I have always been an exhibitionist and long before the first nude photo was taken of me at the age of 18 (I begged a cousin to do it and up to today it’s our secret), I had been exposing myself to the outside world. I remember that as a girl of barely ten, I used to dress up and then in the far corner of the garden, behind a wall where no one could see me, I would pull my panties to the side to expose myself to… yes, to who? I know it gave me a thrill, but it was always over quickly and I went back to play. Barely four years later I would expose myself in exactly the same way, but that was at the request of our neighbor boy, and I loved that he watched.

I never did anything with that first set of photos, but when digital photography became a thing, I could hardly wait to get a camera and take photos of myself. I still had no place to show them off, but I loved looking at them. And then I discovered Redclouds, and chats, and eventually all those roads lead to me starting a blog and eventually going self hosted where I can share my erotic photos to my heart’s content.

And you know what, I will keep on sharing for as long as I want to, even when I get old and wrinkled, because the older I get, the more I love and accept my body, am thankful for all it has brought me and is still bringing me!

me and my nikon camera
Aligning a shot as photographer, before jumping in front of the camera as model…

© Rebel’s Notes

Wicked Wednesday
February Photofest 2018

13 thoughts on “Photographer and Model

  1. Love this image!

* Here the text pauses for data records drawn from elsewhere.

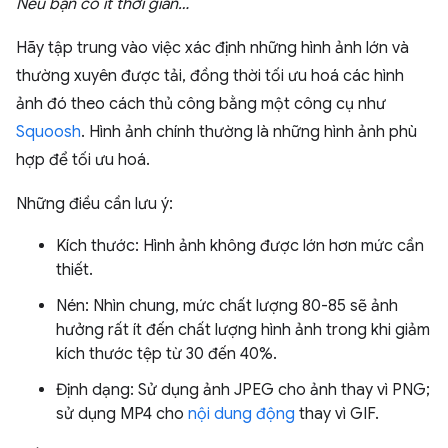
Nếu bạn có ít thời gian…
Hãy tập trung vào việc xác định những hình ảnh lớn và
thường xuyên được tải, đồng thời tối ưu hoá các hình
ảnh đó theo cách thủ công bằng một công cụ như
Squoosh
. Hình ảnh chính thường là những hình ảnh phù
hợp để tối ưu hoá.
Những điều cần lưu ý:
Kích thước: Hình ảnh không được lớn hơn mức cần
thiết.
Nén: Nhìn chung, mức chất lượng 80-85 sẽ ảnh
hưởng rất ít đến chất lượng hình ảnh trong khi giảm
kích thước tệp từ 30 đến 40%.
Định dạng: Sử dụng ảnh JPEG cho ảnh thay vì PNG;
sử dụng MP4 cho
nội dung động
thay vì GIF.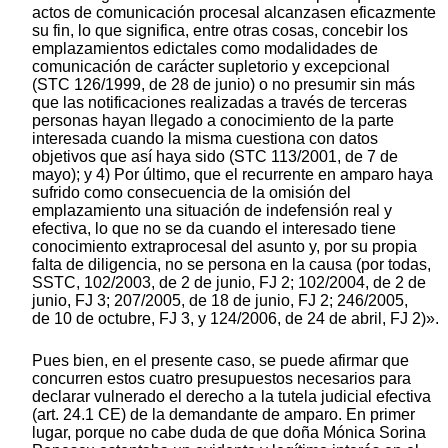
actos de comunicación procesal alcanzasen eficazmente
su fin, lo que significa, entre otras cosas, concebir los
emplazamientos edictales como modalidades de
comunicación de carácter supletorio y excepcional
(STC 126/1999, de 28 de junio) o no presumir sin más
que las notificaciones realizadas a través de terceras
personas hayan llegado a conocimiento de la parte
interesada cuando la misma cuestiona con datos
objetivos que así haya sido (STC 113/2001, de 7 de
mayo); y 4) Por último, que el recurrente en amparo haya
sufrido como consecuencia de la omisión del
emplazamiento una situación de indefensión real y
efectiva, lo que no se da cuando el interesado tiene
conocimiento extraprocesal del asunto y, por su propia
falta de diligencia, no se persona en la causa (por todas,
SSTC, 102/2003, de 2 de junio, FJ 2; 102/2004, de 2 de
junio, FJ 3; 207/2005, de 18 de junio, FJ 2; 246/2005,
de 10 de octubre, FJ 3, y 124/2006, de 24 de abril, FJ 2)».
Pues bien, en el presente caso, se puede afirmar que
concurren estos cuatro presupuestos necesarios para
declarar vulnerado el derecho a la tutela judicial efectiva
(art. 24.1 CE) de la demandante de amparo. En primer
lugar, porque no cabe duda de que doña Mónica Sorina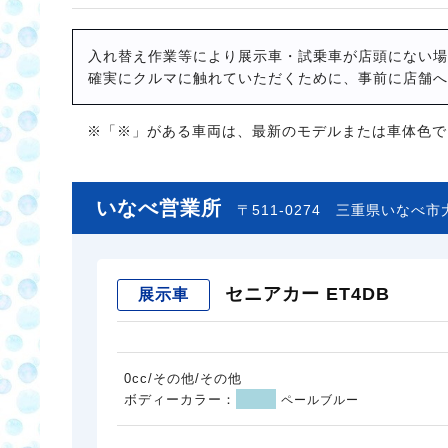
入れ替え作業等により展示車・試乗車が店頭にない場
確実にクルマに触れていただくために、事前に店舗へ
※「※」がある車両は、最新のモデルまたは車体色で
いなべ営業所
〒511-0274
三重県いなべ市大
セニアカー ET4DB
展示車
0cc/その他/その他
ボディーカラー：
ペールブルー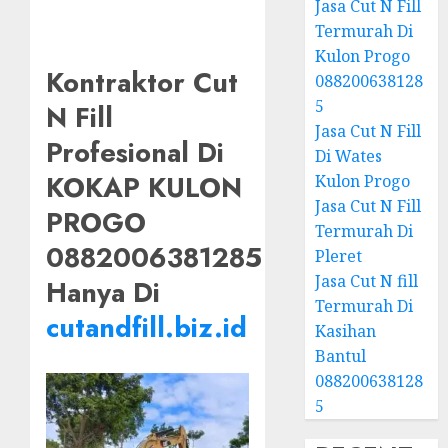
Jasa Cut N Fill
Termurah Di
Kulon Progo
Kontraktor Cut
088200638128
5
N Fill
Jasa Cut N Fill
Profesional Di
Di Wates
KOKAP KULON
Kulon Progo
Jasa Cut N Fill
PROGO
Termurah Di
0882006381285
Pleret
Jasa Cut N fill
Hanya Di
Termurah Di
cutandfill.biz.id
Kasihan
Bantul
088200638128
5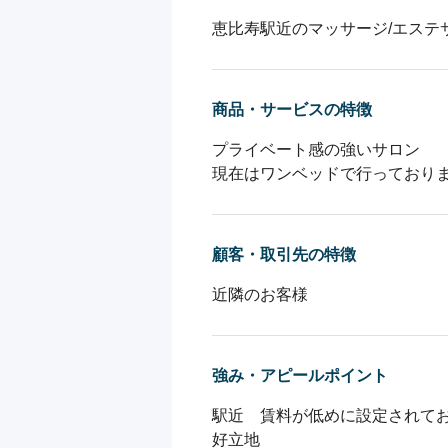
恵比寿駅近のマッサージ/エステ
商品・サービスの特徴
プライベート感の強いサロン

現在はワンベッドで行っており
顧客・取引先の特徴
近隣のお客様
強み・アピールポイント
駅近　賃料が低めに設定されてお
好立地　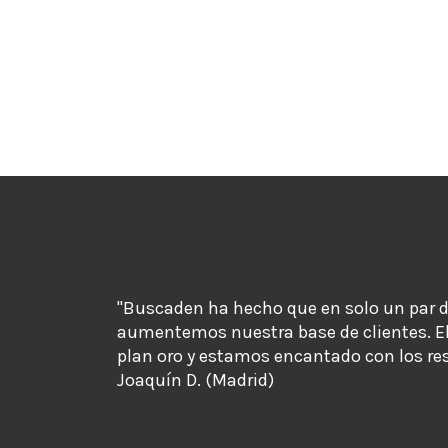
"Buscaden ha hecho que en solo un par 
aumentemos nuestra base de clientes. E
plan oro y estamos encantado con los re
Joaquín D. (Madrid)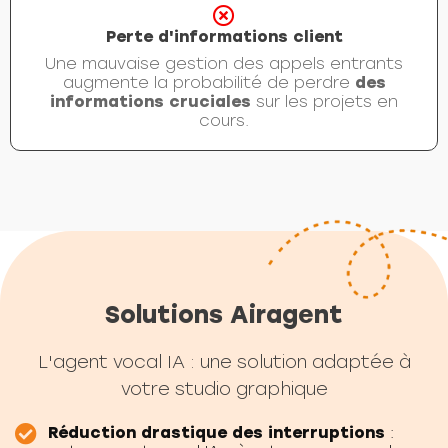
Perte d'informations client
Une mauvaise gestion des appels entrants
augmente la probabilité de perdre
des
informations cruciales
sur les projets en
cours.
Solutions Airagent
L'agent vocal IA : une solution adaptée à
votre studio graphique
Réduction drastique des interruptions
: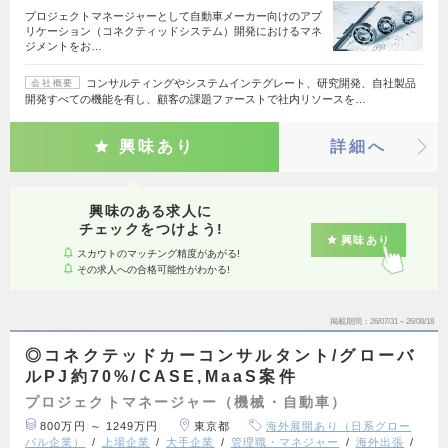
プロジェクトマネージャーとして自動車メーカー向けのアプ
リケーション（コネクティッドシステム）開発におけるマネ
ジメントをお…
コンサルティングやシステムインテグレート、研究開発、自社製品
会社概要
開発すべての機能を有し、顧客の課題ファーストで社内リソースを…
興味あり
詳細へ
興味のある求人に
チェックをつけよう!
興味あり
スカウトのマッチング精度があがる!
その求人への合格可能性がわかる!
掲載期間
26/07/31～26/08/18
◎コネクテッドカーコンサルタント/グローバ
ルPJ約70%/CASE,MaaS案件
プロジェクトマネージャー（機械・自動車）
800万円 ～ 1249万円
東京都
海外展開あり（日系グロー
バル企業）
上場企業
大手企業
管理職・マネジャー
海外出張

I enjoy it when JB takes my picture, but I usually have such a clear image of what I want, I prefer it when I take the picture. Unfortunately, I’m no photographer and only use my phone for selfies.

  2. I love that shot of you being the photographer. As you know I take all my own pictures. It has been the most amazing part of blogging for me…learning how to do it and also learning my body along the way

    Molly

  3. Great photo and of course, you rite from the heart in a way that is easy to relate to. TFS!! I seem to take most of my naked selfies in the tub! LOL (Crime of opportunity I guess!)

  4. Rebel, I love this photo and how we can see so much detail of tattoo, hair, skin, jewelry, and yet it leaves some things a mystery as well. Your writing here is very relatable too, an honest look at the ways that one’s relationship to erotic photography can change (and also remain consistent!) over the years. I really enjoyed reading it, and it got me thinking back to my own early erotic photos … which I long ago burned.

  5. I simply LOVE your last sentence Marie – “because the older I get, the more I love and accept my body, am thankful for all it has brought me and is still bringing me!”

    Totally agree . . . and your photos not only bring joy to yourself, but to all of us as well !!!

    Xxx – K

  6. I, too, do most of my own photos, and it can be a pain in the ass. I usually take dozens of shots just to find one I like. I also, like you, strigger with others taking photos of me. I clam up and feel self-conscious. It would be loverly to have a friend here that I could team up with for erotic photography.